S: Parc National Conguillo & Pucon
Enfin une vraie balade en voiture ! - Nous louons notre 'Chlapf' pour quelque chose, c'est pourquoi j'étais très impatient pour cette tournée. Des trajets sur des chemins en...


Publié: 22.01.2020

































Nous avons traversé presque une semaine une région montagneuse qu'ils appellent Araucanie, comme Simon l'a déjà mentionné. De Victoria à Curacautín, toujours plus loin dans les montagnes en direction de l'Argentine. À peine quelques kilomètres après la Ruta 5, la transversale Nord-Sud vitale à travers le Chili, on se sent au moins 20 ans en arrière et l'environnement rappelle presque un peu la Bolivie et le Pérou : de simples maisons, de nombreux petits magasins privés avec toutes sortes de choses, quelques fenêtres de restauration, des gens assis sur des bancs, des stands de glaces, ... et la grande agriculture industrielle n'est déjà plus visible. À partir de Curacautín, nous ne voyions plus que des forêts anciennes, des prairies fleuries à hauteur de genoux, des clôtures pour les pâturages, parfois avec des chèvres ou des moutons, quelques cavaliers et des fermes, en bref : des paysages dignes de cartes postales, y compris un temps radieux. Nous avons également immédiatement remarqué à quel point les gens sont amicaux. Derrière Curacautín, ils nous saluaient même en passant en voiture.
Les Espagnols n'ont pas pu conquérir la région au sud du fleuve Biobío pendant très, très longtemps, jusqu'au 19ème siècle. Les autochtones, diverses tribus qui se regroupent sous le nom de Mapuche, ont défendu leur (originellement plus grand, maintenant au moins le cœur du) territoire avec ténacité et avec succès pendant longtemps. Aujourd'hui encore, les Mapuche vivent principalement dans les collines et les plateaux d'Araucanie et pratiquent l'agriculture et l'élevage. Leur situation n'est pas très bonne en comparaison avec le reste de la population chilienne. Ils ne bénéficient pas d'une protection ou d'un soutien spécifique en tant qu'indigènes par la constitution, comme cela est souvent le cas dans d'autres pays.
On reconnaît immédiatement les Mapuche au premier coup d'œil. Ils ont la peau sombre, un visage plus plat et des cheveux d'un noir d'encre. - Contrairement aux ‘autres’ Chiliens qui ressemblent en fait à des Européens. (Nous ne ressortons pas en tant qu'étrangers à leurs yeux au premier coup d'œil.) Je trouve remarquable que les deux sociétés vivent encore aujourd'hui l'une à côté de l'autre sans se mélanger - du moins ici dans l'Araucanie rurale.

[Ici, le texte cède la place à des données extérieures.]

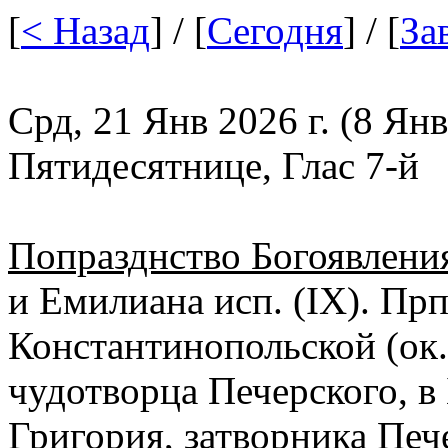
[
< Назад
] / [
Сегодня
] / [
За
Срд, 21 Янв 2026 г. (8 Янв
Пятидесятнице, Глас 7-й
Попразднство Богоявлени
и Емилиана исп. (IX). Пр
Константинопольской (ок.
чудотворца Печерского, в
Григория, затворника Печ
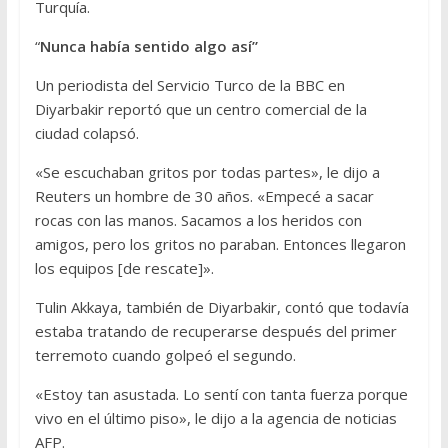
Turquía.
“
Nunca había sentido algo así”
Un periodista del Servicio Turco de la BBC en
Diyarbakir reportó que un centro comercial de la
ciudad colapsó.
«Se escuchaban gritos por todas partes», le dijo a
Reuters un hombre de 30 años. «Empecé a sacar
rocas con las manos. Sacamos a los heridos con
amigos, pero los gritos no paraban. Entonces llegaron
los equipos [de rescate]».
Tulin Akkaya, también de Diyarbakir, contó que todavía
estaba tratando de recuperarse después del primer
terremoto cuando golpeó el segundo.
«Estoy tan asustada. Lo sentí con tanta fuerza porque
vivo en el último piso», le dijo a la agencia de noticias
AFP.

Au lac Icalma, il faisait si merveilleusement beau que nous avons décidé de passer la nuit là. Au bord de la route, il y avait continuellement mention de « Cabaña », et nous avons trouvé une charmante petite maison au milieu d'une prairie fleurie, avec des arbres et des bancs – un rêve. Le propriétaire, un Mapuche nommé David, était difficile à comprendre, l'espagnol étant aussi sa deuxième langue. Néanmoins, il a pu répondre à quelques questions, par exemple qu'il vit, comme beaucoup dans la région, de l'élevage de moutons, et que le troc fonctionnait encore jusqu'il y a 50 ans. Et qu'au sein des Mapuche, certaines terres sont encore considérées comme un bien commun et que beaucoup de choses fonctionnent d'ailleurs par le biais des communes respectives.
Depuis quelques années, le lac Icalma attire également des Chiliens de Santiago et d'autres zones urbaines cherchant ici le calme, la simplicité, l'originalité du Chili pour se reposer du quotidien urbain. C'est en tout cas ainsi que cela nous a paru. Ce que je peux parfaitement comprendre, car c'est exactement cela : calme, simple, original et donc d'une beauté incroyable.
À Melipeuche, le village juste à côté du parc national Conguillo, nous avons fait notre prochain arrêt, et nous y avons trouvé une Cabaña qui dépasse tout jusqu'à présent : un bijou extraordinaire. Contrairement au dernier endroit, il était ici aussi totalement propre, ce qui améliore vraiment mon bien-être :-). Nous sommes restés trois nuits. Simon s'est tout de suite installé au barbecue et nous avons fait griller autant que possible. Nous avons passé nos journées dans la nature environnante, dans le village et en randonnée.
Le troisième jour, il faisait nuageux. Nous ne nous y attendions absolument pas, tant la belle météo nous avait conditionnés à penser que cela durerait toujours. Mais ce n'était pas du tout le cas, comme le prouverait le fait que nous devions attendre au moins quatre jours pour le prochain beau temps ensoleillé.